__Page-level text extractions__
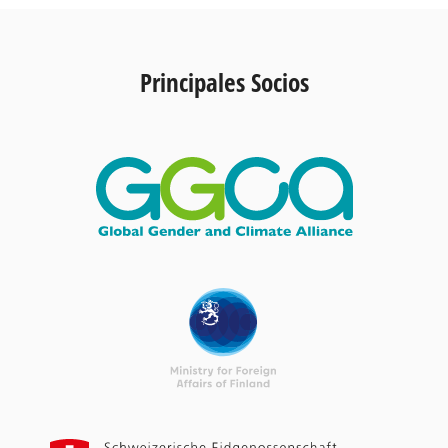
Principales Socios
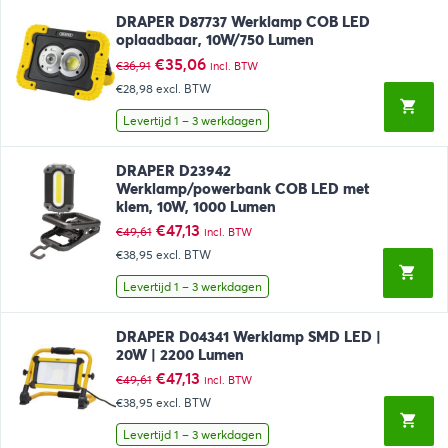
DRAPER D87737 Werklamp COB LED
oplaadbaar, 10W/750 Lumen
Oorspronkelijke
Huidige
€
35,06
€
36,91
incl. BTW
prijs
prijs
€28,98
excl. BTW
was:
is:
€36,91.
€35,06.
Levertijd 1 – 3 werkdagen
DRAPER D23942
Werklamp/powerbank COB LED met
klem, 10W, 1000 Lumen
Oorspronkelijke
Huidige
€
47,13
€
49,61
incl. BTW
prijs
prijs
€38,95
excl. BTW
was:
is:
€49,61.
€47,13.
Levertijd 1 – 3 werkdagen
DRAPER D04341 Werklamp SMD LED |
20W | 2200 Lumen
Oorspronkelijke
Huidige
€
47,13
€
49,61
incl. BTW
prijs
prijs
€38,95
excl. BTW
was:
is:
€49,61.
€47,13.
Levertijd 1 – 3 werkdagen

__WHAT THE TASK REQUIRES__
Please copy every line in the entries where "DRAPER" appears.

__PROBLEM SOLUTION__
DRAPER D87737 Werklamp COB LED
DRAPER D23942
DRAPER D04341 Werklamp SMD LED |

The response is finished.